The multicentre, double-blinded, randomised trial will assess the safety and efficacy of rencofilstat in 336 subjects.
It is being carried out at up to 121 sites in seven countries, with 85 of them in the US.
To focus on NASH patients with more advanced fibrosis, subjects who are part of the trial will be biopsied to confirm either F2 or F3.
A minimum of 60% of the subjects enrolled in the trial will be F3.
Participants will be given either oral once-a-day doses of 75mg, 150mg, or 225mg of rencofilstat or a placebo for 12 months.
As endpoints, the trial will assess improvements in fibrosis and steatosis in trial subjects.
A rise in fibrosis scores by one point without steatosis worsening, or an improvement of steatosis without fibrosis worsening, will be the trial’s overall primary endpoint.
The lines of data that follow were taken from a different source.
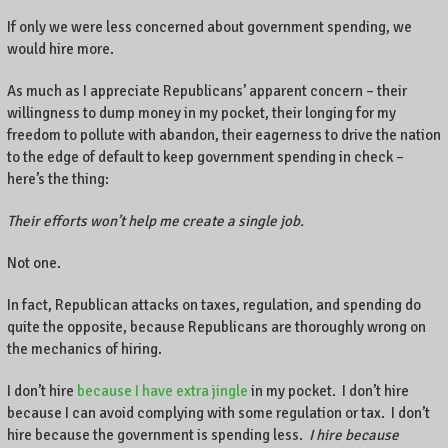
If only we were less concerned about government spending, we
would hire more.
As much as I appreciate Republicans’ apparent concern – their
willingness to dump money in my pocket, their longing for my
freedom to pollute with abandon, their eagerness to drive the nation
to the edge of default to keep government spending in check –
here’s the thing:
Their efforts won’t help me create a single job.
Not one.
In fact, Republican attacks on taxes, regulation, and spending do
quite the opposite, because Republicans are thoroughly wrong on
the mechanics of hiring.
I don’t hire
because I have extra jingle
in my pocket. I don’t hire
because I can avoid complying with some regulation or tax. I don’t
hire because the government is spending less.
I hire because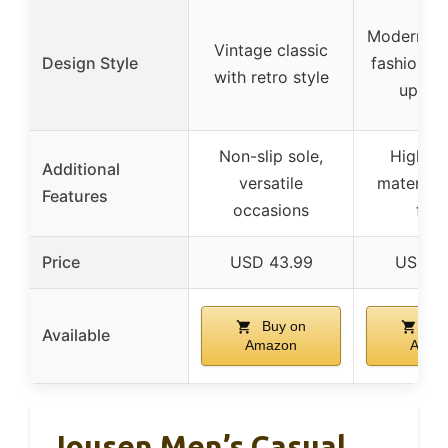
Modern sl
Vintage classic
Design Style
fashionabl
with retro style
up de
Non-slip sole,
High-qu
Additional
versatile
materials
Features
occasions
fini
Price
USD 43.99
USD 4
Buy on
Buy
Available
Amazon
Amaz
Jousen Men’s Casual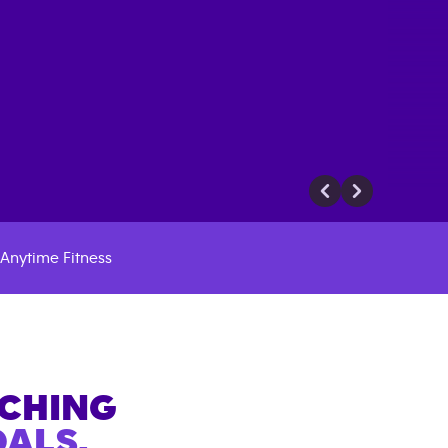
Anytime Fitness
ACHING
ALS.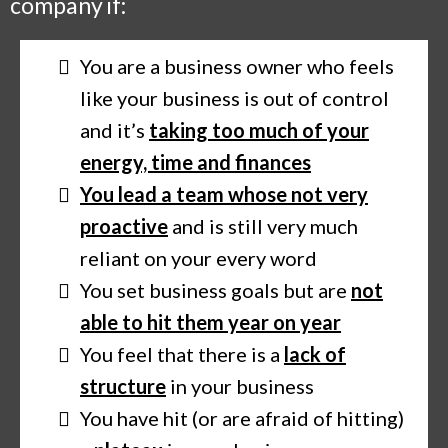
company if:
You are a business owner who feels
like your business is out of control
and it’s
taking too much of your
energy, time and finances
You lead a team whose not very
proactive
and is still very much
reliant on your every word
You set business goals but are
not
able to hit them year on year
You feel that there is a
lack of
structure
in your business
You have hit (or are afraid of hitting)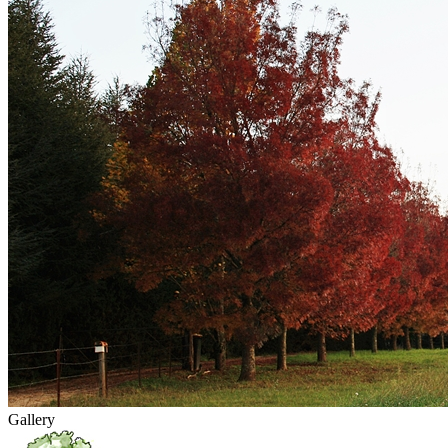
Gallery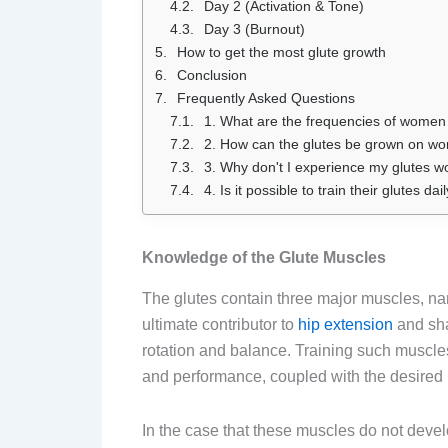
Day 2 (Activation & Tone)
Day 3 (Burnout)
How to get the most glute growth
Conclusion
Frequently Asked Questions
1. What are the frequencies of women 
2. How can the glutes be grown on wo
3. Why don't I experience my glutes wo
4. Is it possible to train their glutes d
Knowledge of the Glute Muscles
The glutes contain three major muscles, n
ultimate contributor to
hip extension
and sha
rotation and balance. Training such muscl
and performance, coupled with the desired 
In the case that these muscles do not deve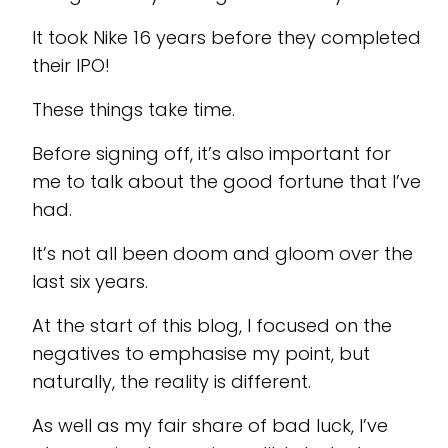
It took Nike 16 years before they completed
their IPO!
These things take time.
Before signing off, it’s also important for
me to talk about the good fortune that I’ve
had.
It’s not all been doom and gloom over the
last six years.
At the start of this blog, I focused on the
negatives to emphasise my point, but
naturally, the reality is different.
As well as my fair share of bad luck, I’ve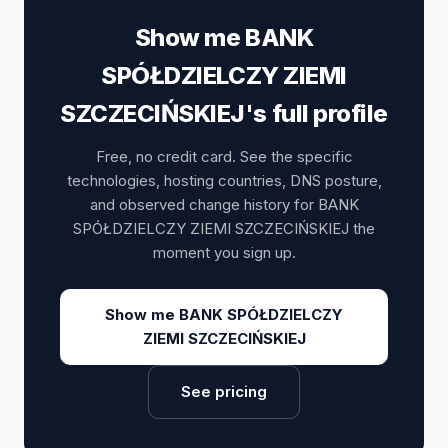
Show me BANK
SPÓŁDZIELCZY ZIEMI
SZCZECIŃSKIEJ's full profile
Free, no credit card. See the specific
technologies, hosting countries, DNS posture,
and observed change history for BANK
SPÓŁDZIELCZY ZIEMI SZCZECIŃSKIEJ the
moment you sign up.
Show me BANK SPÓŁDZIELCZY
ZIEMI SZCZECIŃSKIEJ
See pricing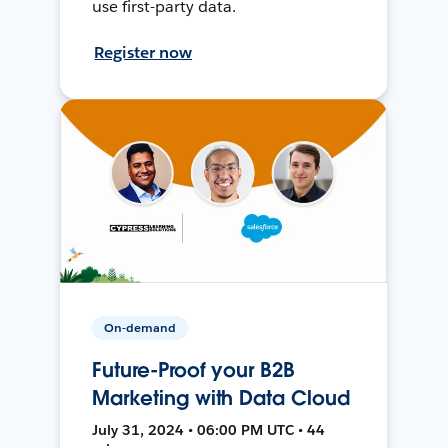
use first-party data.
Register now
On-demand
Future-Proof your B2B
Marketing with Data Cloud
July 31, 2024 • 06:00 PM UTC • 44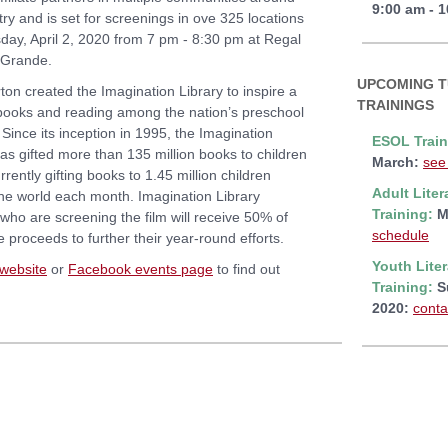
9:00 am - 
ry and is set for screenings in ove 325 locations
day, April 2, 2020 from 7 pm - 8:30 pm at Regal
 Grande.
UPCOMING 
ton created the Imagination Library to inspire a
TRAININGS
 books and reading among the nation’s preschool
 Since its inception in 1995, the Imagination
ESOL Train
has gifted more than 135 million books to children
March:
see
rrently gifting books to 1.45 million children
Adult Liter
he world each month. Imagination Library
Training:
M
s who are screening the film will receive 50% of
schedule
e proceeds to further their year-round efforts.
Youth Lite
website
or
Facebook events page
to find out
Training:
S
2020:
conta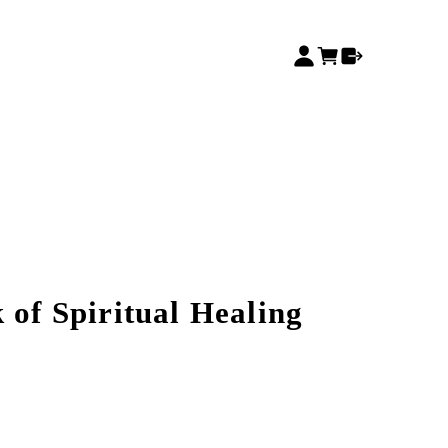
 of Spiritual Healing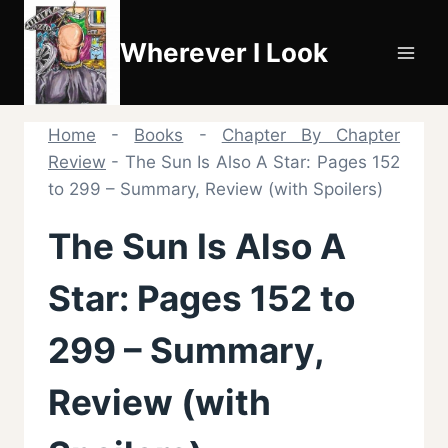
Skip
to
Wherever I Look
content
Home
-
Books
-
Chapter By Chapter
Review
-
The Sun Is Also A Star: Pages 152
to 299 – Summary, Review (with Spoilers)
The Sun Is Also A
Star: Pages 152 to
299 – Summary,
Review (with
The key study endpoint is histologic and will be evaluated by variations in the biopsy.
The trial will also analyse various other non-invasive markers such as NASH efficacy biomarkers, magnetic resonance elastography, and multiomics.
A lead drug candidate of the company, rencofilstat is an inhibitor of cyclophilins.
In experimental models of NASH, the drug showed to lower liver fibrosis and the burden of hepatocellular carcinoma tumours.
Rencofilstat was found to have antiviral activities toward hepatitis B (HBV), C (HCV), and D (HDV) viruses through various mechanisms in nonclinical studies.
Hepion chief medical officer Todd Hobbs said: “We anticipate full enrolment in 12 to 14 months, as this is a large and rigorously controlled trial with a 60-day screening period including multiple laboratory analyses, Fibroscan evaluation, liver biopsy, and MRE.
“Additionally, we received Fast Track designation from the FDA in November of 2021; this allows for the submission of study reports as they are obtained, as well as more frequent engagement with the Agency, which should provide for [a] smoother transition from Phase IIb to Phase III.”